Deep Compare
Last updated
Last updated
Deep Compare will intelligently line up your active document with some other document that you upload. You can then more easily see the legal differences between various clauses, and even create merged versions of each clause through the Smart Merge feature.
Typical use cases include:
Situations where you have to use the document of your counterparty, but you want to compare it against your own standard document to see what's missing.
Law firms that need to review their client's document, and want to compare it against one or more of their own "golden standard" templates.
Merging two different templates containing partially similar and partially different clauses.
Due to technical limitations in the current technology, the Large Language Model (LLM) will essentially compare short summaries of clauses against short summaries of other clauses.
You should be aware that not only nuances will get lost in those summaries, but also that the comparisons will be made by a language model (instead of a senior lawyer).
In other words, you should really not expect perfection.
When you first initiate Deep Compare, you are invited to choose two documents (From and To), shown next to each other.
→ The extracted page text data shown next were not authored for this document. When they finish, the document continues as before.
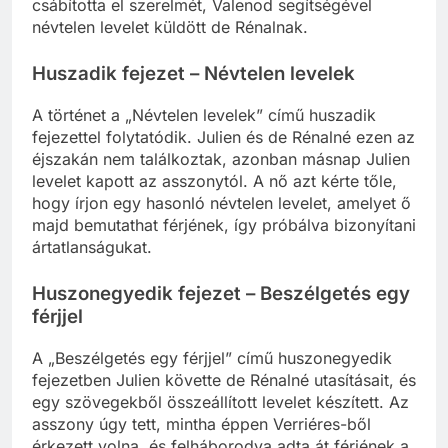
neki. Közben Elisa, miután rájött, hogy saját úrnője
csábította el szerelmét, Valenod segítségével
névtelen levelet küldött de Rénalnak.
Huszadik fejezet – Névtelen levelek
A történet a „Névtelen levelek” című huszadik
fejezettel folytatódik. Julien és de Rénalné ezen az
éjszakán nem találkoztak, azonban másnap Julien
levelet kapott az asszonytól. A nő azt kérte tőle,
hogy írjon egy hasonló névtelen levelet, amelyet ő
majd bemutathat férjének, így próbálva bizonyítani
ártatlanságukat.
Huszonegyedik fejezet – Beszélgetés egy
férjjel
A „Beszélgetés egy férjjel” című huszonegyedik
fejezetben Julien követte de Rénalné utasításait, és
egy szövegekből összeállított levelet készített. Az
asszony úgy tett, mintha éppen Verriéres-ből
For both sides, you can choose to either use the currently opened document (if you are using ClauseBuddy in MS Word), or to upload a DOCX or PDF-file:
As always with PDF files, you should be aware that these files need to be converted, which takes considerable time and may lead to small conversion errors. You will get the cleanest and fastest results with .DOC or .DOCX files.
Click on the purple Compare button (perhaps choosing a LLM first, if you have multiple LLMs installed) and wait for the AI engine to finish its job.
As the software proceeds, you will notice that labels appear, first on the left side (purple) and then also on the right side (green).
As a final step, the AI engine will align the various clauses of both documents, looking for correspondences between each clause of the left document and one or more paragraphs of the right document.
When the AI engine is done, you will notice that clauses are lined up with each other. For example, in the screenshot below, you can see that the termination clause nr. 7 in the left document gets automatically lined up with relevant termination-related paragraphs (5.3 and 5.4) from the right document.
It will frequently happen that a clause on the left side corresponds to more than one clause at the right side. This is deliberate: as every legal practitioner knows, the same legal subject (e.g., payments) is sometimes concentrated in one clause, sometimes spread over multiple consecutive clauses, and sometimes spread across the entire document.
For the same reason, you will also notice that the AI will often show the same paragraphs from the right-side document for different paragraphs from the left-side. This should allows you, as a legal practitioner, to find relevant clauses. The downside from this approach is that you will get some noise and repetitions.
The different labels that are shown above each paragraph in either purple or green, have a specific meaning and functionality.
When you hover over a green label, you get an overview of all the paragraphs of the other document that this label corresponds to. This allows you to determine that a green paragraph not only corresponds to to the purple paragraph above it, but also to several other purple paragraphs elsewhere.
For example, in the screenshot below, you can see that the "Additional charges calculated..." not only corersponds to paragraph 2.2 above it, but also to paragraph 3.3 shown deeper down below.
If the label is show with a light background, then it means that there is no corresponding paragraph in the other document.
For example, in the screenshot below, the first purple label (Amicable dispute resolution) has no corresponding paragraph in the other document, while the second green label (Exclusive jurisdiction) does have a corresponding paragraph.
When a green label is shown in italic, it means that there is a corresponding paragraph — it's just not the one above it.
For example, in the screenshot below, you can see that the green "Company reserves right..." label is shown in italic, because it does not correspond to any of the paragraphs above (3.1), but instead has a corresponding purple paragraph (5.2) elsewhere.
You will notice that checkboxes appear next to each label. Those labels allow you to mentally check off items while you are reviewing/comparing your document.
When you enable the Hide checked option in the top bar, all checked labels from the left side. When no more labels are visible for a certain section, the section will disappear alltogether.
Below each matching paragraph, you can see a button that shows a similarity-percentage. This percentage is calculated through a literal comparison of the text of the right-side paragraph with the text of the left-side paragraph. The button will get more transparent when the texts are less similar.
A very interesting option is to dynamically swap the left & right side, simply by clicking on the Swap button. This allows you to see the inverse line up, i.e. to show all paragraphs from the initial left-side document that are associated with a particular paragraph from the initial right-side document.
In the top bar of the Deep Compare module, you can see a Search box. When you type some text there, you will see that ClauseBuddy will narrow down the contents to paragraphs from either side that contain your search term:
You can merge paragraphs by clicking on the Merge button (in the top-right corner of the green box with the right-side documents). This will invoke the standard Smart Merge feature of ClauseBuddy, which allows you to extract the legal features from both sides, and merge them together in an intelligent way.